Page layout parsing data:
--- --- ---

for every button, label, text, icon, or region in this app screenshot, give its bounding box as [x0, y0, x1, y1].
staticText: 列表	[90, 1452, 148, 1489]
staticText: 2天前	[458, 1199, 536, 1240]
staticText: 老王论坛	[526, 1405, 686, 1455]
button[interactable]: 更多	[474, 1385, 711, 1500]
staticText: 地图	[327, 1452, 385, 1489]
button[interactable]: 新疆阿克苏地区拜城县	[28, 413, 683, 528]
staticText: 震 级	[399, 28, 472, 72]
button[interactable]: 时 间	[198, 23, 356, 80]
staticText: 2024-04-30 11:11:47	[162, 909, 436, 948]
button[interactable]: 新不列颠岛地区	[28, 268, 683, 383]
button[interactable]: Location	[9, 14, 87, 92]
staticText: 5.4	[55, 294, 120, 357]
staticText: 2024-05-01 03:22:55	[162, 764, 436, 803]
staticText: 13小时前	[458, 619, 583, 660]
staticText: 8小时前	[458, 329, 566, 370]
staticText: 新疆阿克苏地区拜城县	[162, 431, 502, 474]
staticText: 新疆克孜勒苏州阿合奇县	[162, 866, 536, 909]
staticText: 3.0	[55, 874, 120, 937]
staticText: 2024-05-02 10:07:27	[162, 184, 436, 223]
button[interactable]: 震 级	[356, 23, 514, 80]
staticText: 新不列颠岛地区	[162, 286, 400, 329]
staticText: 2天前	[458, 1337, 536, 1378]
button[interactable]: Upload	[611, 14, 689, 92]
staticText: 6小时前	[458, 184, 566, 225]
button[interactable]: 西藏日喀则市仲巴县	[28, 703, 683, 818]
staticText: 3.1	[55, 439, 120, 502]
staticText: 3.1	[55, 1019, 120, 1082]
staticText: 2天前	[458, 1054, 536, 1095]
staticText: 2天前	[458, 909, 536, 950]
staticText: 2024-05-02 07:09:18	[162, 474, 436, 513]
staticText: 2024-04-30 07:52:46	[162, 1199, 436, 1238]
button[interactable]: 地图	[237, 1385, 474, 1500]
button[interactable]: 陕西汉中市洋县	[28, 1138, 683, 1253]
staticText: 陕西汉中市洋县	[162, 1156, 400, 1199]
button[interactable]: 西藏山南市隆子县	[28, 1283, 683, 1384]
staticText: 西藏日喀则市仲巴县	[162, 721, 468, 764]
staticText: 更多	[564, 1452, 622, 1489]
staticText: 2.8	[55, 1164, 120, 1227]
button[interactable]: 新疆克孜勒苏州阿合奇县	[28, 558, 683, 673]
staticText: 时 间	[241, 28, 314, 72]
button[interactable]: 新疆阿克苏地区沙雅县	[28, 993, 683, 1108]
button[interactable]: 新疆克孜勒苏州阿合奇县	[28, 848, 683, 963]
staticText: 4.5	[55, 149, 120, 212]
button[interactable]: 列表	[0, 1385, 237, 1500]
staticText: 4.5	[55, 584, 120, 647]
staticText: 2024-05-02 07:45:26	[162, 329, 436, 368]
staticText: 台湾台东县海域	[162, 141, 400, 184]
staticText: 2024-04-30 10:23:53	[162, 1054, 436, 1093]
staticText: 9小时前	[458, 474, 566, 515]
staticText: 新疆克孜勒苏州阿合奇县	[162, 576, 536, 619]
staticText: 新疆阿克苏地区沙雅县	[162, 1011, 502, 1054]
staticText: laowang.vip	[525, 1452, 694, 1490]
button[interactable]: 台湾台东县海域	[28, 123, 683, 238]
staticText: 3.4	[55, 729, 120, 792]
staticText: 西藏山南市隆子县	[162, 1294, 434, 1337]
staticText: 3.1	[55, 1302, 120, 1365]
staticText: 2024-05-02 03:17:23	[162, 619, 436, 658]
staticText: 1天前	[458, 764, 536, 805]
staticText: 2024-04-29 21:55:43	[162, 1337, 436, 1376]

--- --- ---

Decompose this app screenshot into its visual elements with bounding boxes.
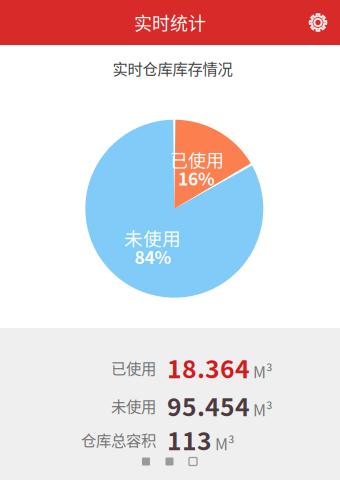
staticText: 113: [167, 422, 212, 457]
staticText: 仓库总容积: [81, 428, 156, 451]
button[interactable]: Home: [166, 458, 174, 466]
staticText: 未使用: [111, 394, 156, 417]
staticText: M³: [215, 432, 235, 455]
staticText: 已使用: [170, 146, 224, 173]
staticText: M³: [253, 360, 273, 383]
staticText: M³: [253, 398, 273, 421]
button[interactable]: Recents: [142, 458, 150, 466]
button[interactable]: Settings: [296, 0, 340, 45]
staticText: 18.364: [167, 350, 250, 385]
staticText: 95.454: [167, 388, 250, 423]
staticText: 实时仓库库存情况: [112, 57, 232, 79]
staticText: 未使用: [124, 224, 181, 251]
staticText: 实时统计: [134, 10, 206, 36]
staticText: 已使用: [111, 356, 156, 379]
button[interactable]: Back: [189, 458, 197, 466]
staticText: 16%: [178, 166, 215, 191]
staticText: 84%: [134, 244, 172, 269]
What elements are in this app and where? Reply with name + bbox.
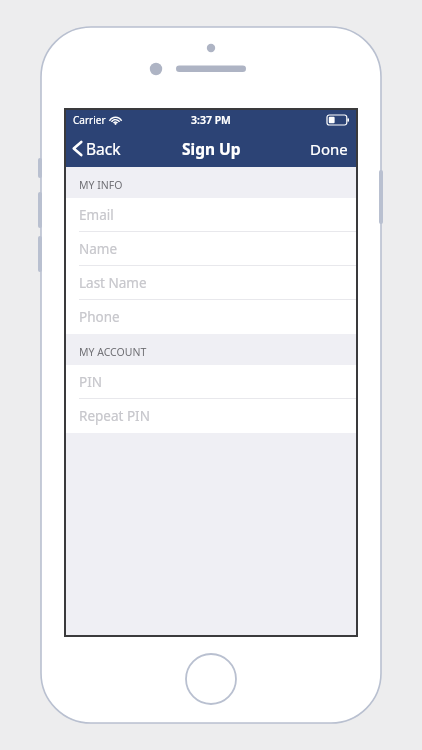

--- --- ---

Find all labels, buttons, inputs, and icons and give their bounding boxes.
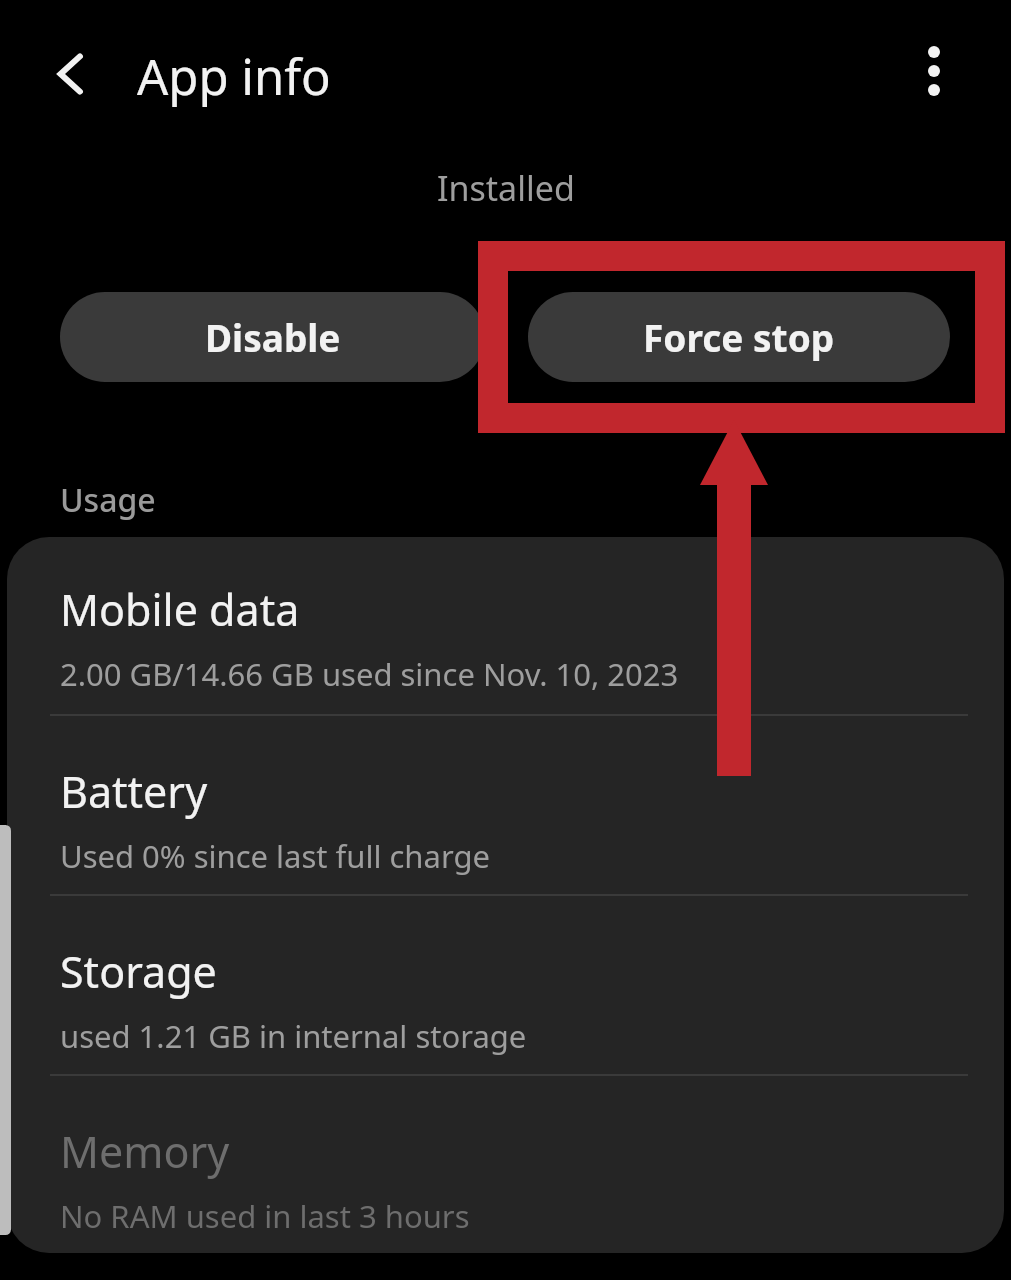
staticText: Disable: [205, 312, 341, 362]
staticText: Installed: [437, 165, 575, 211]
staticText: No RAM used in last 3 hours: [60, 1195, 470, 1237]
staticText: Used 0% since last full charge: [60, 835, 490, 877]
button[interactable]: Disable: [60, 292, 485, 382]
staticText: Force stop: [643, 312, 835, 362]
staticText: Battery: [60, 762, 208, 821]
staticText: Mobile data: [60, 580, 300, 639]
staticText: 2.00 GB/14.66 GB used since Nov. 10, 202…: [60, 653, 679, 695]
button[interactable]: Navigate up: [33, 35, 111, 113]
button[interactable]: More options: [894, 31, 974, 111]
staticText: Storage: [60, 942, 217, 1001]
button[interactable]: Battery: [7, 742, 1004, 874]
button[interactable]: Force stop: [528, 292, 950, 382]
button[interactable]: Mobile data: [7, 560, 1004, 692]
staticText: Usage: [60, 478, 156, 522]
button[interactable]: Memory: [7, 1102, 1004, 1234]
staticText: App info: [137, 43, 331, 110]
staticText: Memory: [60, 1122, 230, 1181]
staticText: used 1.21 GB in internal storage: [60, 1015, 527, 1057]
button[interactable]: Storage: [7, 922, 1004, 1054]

--- --- ---

Report, for the data above, every line in which the string "screenshot" appears.

for every button, label, text, icon, or region in this app screenshot, give its bounding box as [x0, y0, x1, y1].
Decompose this app screenshot into its visual elements with bounding boxes.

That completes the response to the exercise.